My spam folder was full this morning (neglected by me over the holidays) and just as I was about to delete the ubiquitous penile enhancement posts, I was tickled to see a couple of messages from Santa…
“Your article really did turn the light on for me personally as far as this specific subject matter goes.” Signed: Santa Claus Calls
“In the grand scheme of things you actually get an A for effort and hard work. For right now I shall subscribe to your position.” Signed: SClauswerks
Santa’s style sure reflects his spirit, unlike the other 98%:
“I was wondering how to cure acne naturally, and then I found your blog.” Signed: Rickets (Yuck!)
“1st, you wish a 3-season sleeping bag with the casket and the semi-rectangular style; the added amore due to the abridgement of autogenous space.” Signed “Polo Outlet Online”.
(WHY NOT “Casket Sleeping Bags”?) Go figure.
Asian language spam is on the rise:
And… *blush*… I actually used Google Translate: “Even though a little higher at the surface that could hurt excessive force to account for, and the effect of hair care reached three times greater risk of burden.” Signed: Luxury-Brand-something.
OK – enough!
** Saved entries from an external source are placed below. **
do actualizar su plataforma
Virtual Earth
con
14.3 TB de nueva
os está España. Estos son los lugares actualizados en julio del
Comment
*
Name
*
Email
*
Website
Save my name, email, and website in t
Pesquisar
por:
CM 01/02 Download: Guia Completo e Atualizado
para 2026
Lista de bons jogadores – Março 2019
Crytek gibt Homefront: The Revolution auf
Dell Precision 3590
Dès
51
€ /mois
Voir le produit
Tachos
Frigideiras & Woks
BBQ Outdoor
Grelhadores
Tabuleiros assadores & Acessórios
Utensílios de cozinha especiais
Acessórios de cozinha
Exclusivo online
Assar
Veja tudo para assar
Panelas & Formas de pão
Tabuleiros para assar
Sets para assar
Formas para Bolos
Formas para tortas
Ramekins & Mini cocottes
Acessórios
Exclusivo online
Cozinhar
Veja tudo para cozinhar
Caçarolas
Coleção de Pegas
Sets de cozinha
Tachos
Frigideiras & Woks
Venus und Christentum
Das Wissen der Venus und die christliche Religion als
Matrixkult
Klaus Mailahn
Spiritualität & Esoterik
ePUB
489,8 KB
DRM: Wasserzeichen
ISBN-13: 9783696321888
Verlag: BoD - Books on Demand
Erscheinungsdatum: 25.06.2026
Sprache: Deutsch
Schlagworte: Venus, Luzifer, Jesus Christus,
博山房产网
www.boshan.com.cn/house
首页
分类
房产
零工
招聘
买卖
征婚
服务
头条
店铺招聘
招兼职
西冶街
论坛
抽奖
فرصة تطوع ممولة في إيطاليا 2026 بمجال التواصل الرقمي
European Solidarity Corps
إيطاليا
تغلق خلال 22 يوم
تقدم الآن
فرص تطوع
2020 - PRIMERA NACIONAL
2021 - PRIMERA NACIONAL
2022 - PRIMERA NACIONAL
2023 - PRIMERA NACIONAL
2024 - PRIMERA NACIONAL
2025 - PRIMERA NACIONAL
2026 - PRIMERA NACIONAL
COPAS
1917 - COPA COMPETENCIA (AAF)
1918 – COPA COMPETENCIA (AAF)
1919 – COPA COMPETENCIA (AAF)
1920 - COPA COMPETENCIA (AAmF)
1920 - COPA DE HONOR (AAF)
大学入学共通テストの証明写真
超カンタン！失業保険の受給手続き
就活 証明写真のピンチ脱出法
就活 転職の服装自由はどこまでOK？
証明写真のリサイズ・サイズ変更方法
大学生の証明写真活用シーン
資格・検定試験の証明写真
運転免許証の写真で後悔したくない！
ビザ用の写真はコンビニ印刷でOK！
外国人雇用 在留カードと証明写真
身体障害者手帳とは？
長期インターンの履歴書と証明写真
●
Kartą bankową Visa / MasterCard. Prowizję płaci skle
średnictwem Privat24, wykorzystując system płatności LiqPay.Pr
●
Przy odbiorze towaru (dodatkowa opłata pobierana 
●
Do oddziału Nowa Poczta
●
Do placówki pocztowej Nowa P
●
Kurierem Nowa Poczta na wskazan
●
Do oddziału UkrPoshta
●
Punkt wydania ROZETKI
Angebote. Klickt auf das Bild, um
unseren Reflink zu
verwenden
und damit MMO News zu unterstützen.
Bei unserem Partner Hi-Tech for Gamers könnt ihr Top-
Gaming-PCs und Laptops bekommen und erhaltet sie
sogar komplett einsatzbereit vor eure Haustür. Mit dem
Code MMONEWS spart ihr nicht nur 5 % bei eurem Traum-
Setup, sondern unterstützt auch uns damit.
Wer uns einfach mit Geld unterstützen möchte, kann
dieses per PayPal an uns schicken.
But then I saw one of Santa’s comments that seemed rather sleep-deprived, or even delusional:
“I like this information and it has given me some sort of desire to succeed for some reason.”
Unless… d’you suppose Santa struggles with self-esteem, just like the rest of us?
Guess I’ll check my Santa-Spam next December.
And now… (She presses DELETE.) On with 2013.